What should incite outrage is that this need not have been so, even as in retrospect it becomes evident that the portents of the current crisis have long been with us. TN has not been a laggard in public health, in the control of infant and maternal mortality, and in the presence of a reasonable health infrastructure.
But, these gains have been difficult to build upon in the absence of the critical innovation-on-the-fly needed in this crisis – which neighbouring Kerala and to some extent, Karnataka, have managed to summon. This failure has been aggravated by the general decline in public health infrastructure, as true in Tamil Nadu as in most parts of the country.
Despite an enviable health infrastructure in the private sector, the dissipation of a sense of public service, once its hallmark, has ensured that shameful squabbling over hospitalisation charges has dominated the headlines, rather than a spirited response to the emergency.
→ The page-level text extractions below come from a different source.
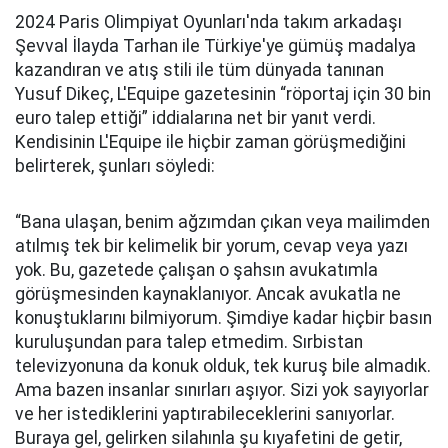
2024 Paris Olimpiyat Oyunları'nda takım arkadaşı
Şevval İlayda Tarhan ile Türkiye'ye gümüş madalya
kazandıran ve atış stili ile tüm dünyada tanınan
Yusuf Dikeç, L'Equipe gazetesinin “röportaj için 30 bin
euro talep ettiği” iddialarına net bir yanıt verdi.
Kendisinin L'Equipe ile hiçbir zaman görüşmediğini
belirterek, şunları söyledi:
“Bana ulaşan, benim ağzımdan çıkan veya mailimden
atılmış tek bir kelimelik bir yorum, cevap veya yazı
yok. Bu, gazetede çalışan o şahsın avukatımla
görüşmesinden kaynaklanıyor. Ancak avukatla ne
konuştuklarını bilmiyorum. Şimdiye kadar hiçbir basın
kuruluşundan para talep etmedim. Sırbistan
televizyonuna da konuk olduk, tek kuruş bile almadık.
Ama bazen insanlar sınırları aşıyor. Sizi yok sayıyorlar
ve her istediklerini yaptırabileceklerini sanıyorlar.
Buraya gel, gelirken silahınla şu kıyafetini de getir,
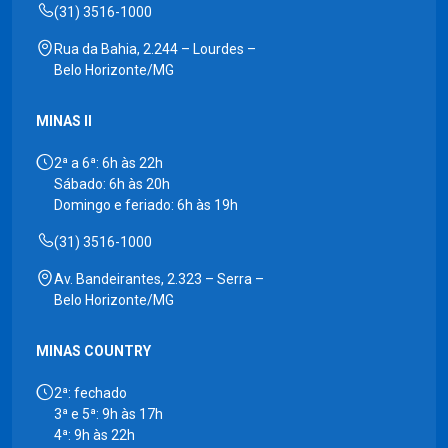
(31) 3516-1000
Rua da Bahia, 2.244 – Lourdes –
Belo Horizonte/MG
MINAS II
2ª a 6ª: 6h às 22h
Sábado: 6h às 20h
Domingo e feriado: 6h às 19h
(31) 3516-1000
Av. Bandeirantes, 2.323 – Serra –
Belo Horizonte/MG
MINAS COUNTRY
2ª: fechado
3ª e 5ª: 9h às 17h
4ª: 9h às 22h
It is clear that there has been only a halting response to the need of building up infrastructure on an urgent basis. The non-allocation of bed space with the necessary additional equipment for both COVID and non-COVID patients in the public and private sector has been misrepresented as a shortage in availability – public criticism of this is being effectively throttled with some widely advertised FIRs under the epidemic and disaster management acts.
In contrast to its neighbours, the government of Tamil Nadu has failed to invest in public action, in summoning volunteers and civil society initiatives, instead insisting on channelling all its efforts through the bureaucracy. The years of reducing local community initiatives to competitive distribution of handouts through political party fronts have taken their toll. Nor has behaviour changed during the crisis – with the ruling party leading the way, it is inevitable that others would follow suit. Local self-government appears to have been entirely sidelined; a valuable resource missing in action in mobilising society against the pandemic. Despite the top-down bureaucratic reading of disaster management legislation by the Centre, the state could still have done far more to vitalise local self-government in this crisis.
Today, the world outside TN is wondering how the state and its capital will tide over this phase of crisis. It is small comfort that cities like Mumbai and Delhi appear to be on par with Chennai, given the depth of their crises.
However, managing the COVID-19 emergency is too important to be responded to by throwing up hands in the air in despair. A return to the basics, a focus on health rather than policing, transparency in technical and medical advice and inputs, setting the stage for cooperation with all sections of the polity, summoning up community initiatives, revitalising local self-government and intensifying efforts to educate the populace and promote their involvement while drawing them in as partners and not subjects, would go some way in saving Tamil Nadu from the current crisis.
The writer is Senior Fellow, Climate Change, M.S. Swaminathan Research Foundation, Chennai. The views are personal.